In the early 18th-century, Jonathon Swift got so annoyed with a cobbler/astrologer John Partridge's yearly almanacs (think early Popcorn report) that Swift published his own prediction that Partridge that would die from a "raging fever," and in a later pamphlet announced that his prediction had come to pass, writing a satiric eulogy to the quack. The hoax became hugely popular and plagued partridge throughout his life. When Partridge protested the claim, stating that he was not, in fact, dead, Swift rebutted him in print, saying: "There was sure no man alive ever to writ such damn stuff as this."
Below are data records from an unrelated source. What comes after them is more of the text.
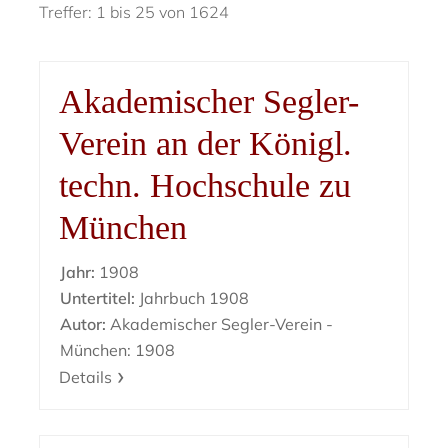
Treffer: 1 bis 25 von 1624
Akademischer Segler-
Verein an der Königl.
techn. Hochschule zu
München
Jahr:
1908
Untertitel:
Jahrbuch 1908
Autor:
Akademischer Segler-Verein -
München: 1908
Details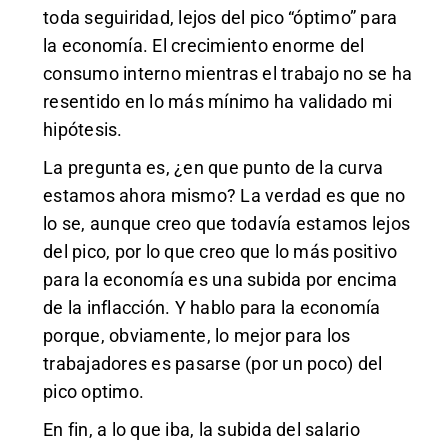
toda seguiridad, lejos del pico “óptimo” para
la economía. El crecimiento enorme del
consumo interno mientras el trabajo no se ha
resentido en lo más mínimo ha validado mi
hipótesis.
La pregunta es, ¿en que punto de la curva
estamos ahora mismo? La verdad es que no
lo se, aunque creo que todavía estamos lejos
del pico, por lo que creo que lo más positivo
para la economía es una subida por encima
de la inflacción. Y hablo para la economía
porque, obviamente, lo mejor para los
trabajadores es pasarse (por un poco) del
pico optimo.
En fin, a lo que iba, la subida del salario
I can't think of greater authority than Swift on almost any subject. But if we wanted another take on why predictions are so hard, and so often miss the market , here's Proust in the final book of In Search of Lost Time on the long-anticipated but somehow still shocking departure of the narrator’s beloved Albertine:

In order to picture to itself an unknown situation the imagination borrows elements that are already familiar and, for that reason, cannot picture it. But the sensibility, even it most physical form, receives, like the wake of a thunderbolt, the original, and for long indelible imprint of this novel event. And I hardly dared say to myself that if I had foreseen this departure, I would perhaps have been incapable of picturing it to myself in all its horror….

Even when we foresee something, our imaginations are so limited by past experiences that we still can't believe it when it happens or we imagined such a totally different experience that are emotional preparations are utterly useless.

As I usually say in meetings: I'm not in the business of predicting the future, describing the present is hard enough.